It has just occurred to me that I am coming up on 200 posts. That just seems little bit crazy to me. It is funny, I was just looking through the archives and remembered how excited I would get when I would get 6 comments. Like, 6 comments was a really, really good day! I have to just shake my head and laugh at myself now. I mean, it isn't like I have 80 comments like SOME (ahem, you know who you are...and I still like you anyway!), or get interviewed for newspapers (ahem again) but still-I have a ***following***! Yep, makes you chuckle out loud, doesn't it?
A lot of people in my real life don't "get" the whole blogging thing, and I don't know that it can be explained. For me, so much of my life has revolved around writing, around trying to make my thoughts into words so as to make them REAL, that for me this seems a reasonable offshoot of that. The fact that people READ me just makes it all the better.
Due a rather strange series of seemingly unrelated conversations-from the comments made here and in my day to day life-I have made some decisions regarding this whole writing/blogging thing. Don't worry, I am not going to do a bunk and just disappear, nor am I moving to another location and not telling any of you where I am. It isn't anything less than what I am doing now; instead, it is more. Or has the potential to be. You all know about my money issues, and while things are looking up so that I can put off getting a second job immediately, I have got to find a way to get more money coming in. This seems like such a no-brainer to many people, but the long-term ramifications of taking on another job are far-reaching in terms of, "Who will raise my kids?" and it isn't a decision easily made. I find it nearly impossible to contemplate making my 16 year old daughter have the added responsibility of taking care of her younger siblings three or four nights a week, and I would have to work at least that often to make any appreciable financial difference. Also, I would be unable to continue to be the kind of mom I AM if I am gone. While I can't go so far as to say "I have thought of little else!" in the last month or so, the thoughts have been circling around in my mind on some level nearly all of the time.
Then, in the space of a few weeks, some of you made the comment about writing for pay (paraphrasing, okay?), along with some suggestions, and then several people in my everyday life have made comments about how much they like my writing, how good I am, and that I should be doing it part-time. Honestly, I kind of blew them off, all of them, because that icky, self-conscious little me was all like, "No way could I ever do something like THAT! I am not good enough!" As usual, the voice sounds like my mom. So I have thought about this, too, a lot...
And I realize that not only CAN I do it, I HAVE done it. I had an article published in a (little-known) Attachment Parenting magazine. My college (and that was mere years ago, I was 32) English Professor took ALL of my essays to use for examples of "The Perfect Paper." This isn't to say I see myself as perfect, not by any means. But what I am, at the risk of sounding cocky, is good. I have gone through some of my old posts and some of them really stand out to me as, "Wow." Of course, others make me cringe and want to delete delete delete, but those I just put down as part of the process.
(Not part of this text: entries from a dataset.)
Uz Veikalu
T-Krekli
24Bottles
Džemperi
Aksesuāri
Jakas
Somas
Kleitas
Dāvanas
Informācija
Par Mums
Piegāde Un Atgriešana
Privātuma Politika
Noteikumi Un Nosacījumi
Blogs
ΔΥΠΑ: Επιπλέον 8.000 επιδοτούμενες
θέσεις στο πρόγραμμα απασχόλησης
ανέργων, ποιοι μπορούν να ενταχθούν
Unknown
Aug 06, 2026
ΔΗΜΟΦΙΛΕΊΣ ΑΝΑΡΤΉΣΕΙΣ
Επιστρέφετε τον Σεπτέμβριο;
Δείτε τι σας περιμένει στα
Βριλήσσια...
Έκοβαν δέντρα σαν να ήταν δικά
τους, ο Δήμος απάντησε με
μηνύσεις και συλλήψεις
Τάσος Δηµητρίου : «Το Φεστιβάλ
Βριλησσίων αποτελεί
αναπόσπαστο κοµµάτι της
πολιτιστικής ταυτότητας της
So that is what my decision is; I am just going to grab life by the balls and start writing. I have begun to write about the ongoing situation with Hannah, using different parts of different posts, pieces from my journal, etc...and when I get it all wrapped up and ready it will be submitted to a magazine I know and love. I already own the Writer's Digest for 2008 (can you say GEEK?), which is an invaluable resource. In short, I am going to begin doing seriously something I have wanted and needed to do for a long time.
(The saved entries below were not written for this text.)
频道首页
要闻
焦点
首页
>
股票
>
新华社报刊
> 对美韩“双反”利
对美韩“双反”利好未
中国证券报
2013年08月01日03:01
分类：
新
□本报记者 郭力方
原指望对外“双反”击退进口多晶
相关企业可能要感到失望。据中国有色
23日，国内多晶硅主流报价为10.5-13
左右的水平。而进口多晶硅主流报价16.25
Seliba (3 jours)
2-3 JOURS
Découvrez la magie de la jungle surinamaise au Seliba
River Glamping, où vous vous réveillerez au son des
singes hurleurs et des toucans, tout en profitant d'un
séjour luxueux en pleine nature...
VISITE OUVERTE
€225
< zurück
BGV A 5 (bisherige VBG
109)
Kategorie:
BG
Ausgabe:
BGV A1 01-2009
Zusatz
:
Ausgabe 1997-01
I know that the likelihood of me becoming wealthy is non-existent-and that is okay. I know that writing is hard, painstaking, frustrating work, but that is also okay (I am not exactly a paragon of NON-Laziness, but I am also no stranger to hard work. So, meh). I just think that maybe desperation has been leading me to this place of doing what I really, really want to do, physically need to do, yearn for. And if I happen to make enough to pay the occasional bills sometimes? All the better.
So that is the decision for the day. I have been carrying it around for a little while, not wanting to really say much to anyone or for God's sake on my BLOG, because you might laugh at me or think it is silly. But then today, saying it out loud, I think, "Yes. This is exactly right."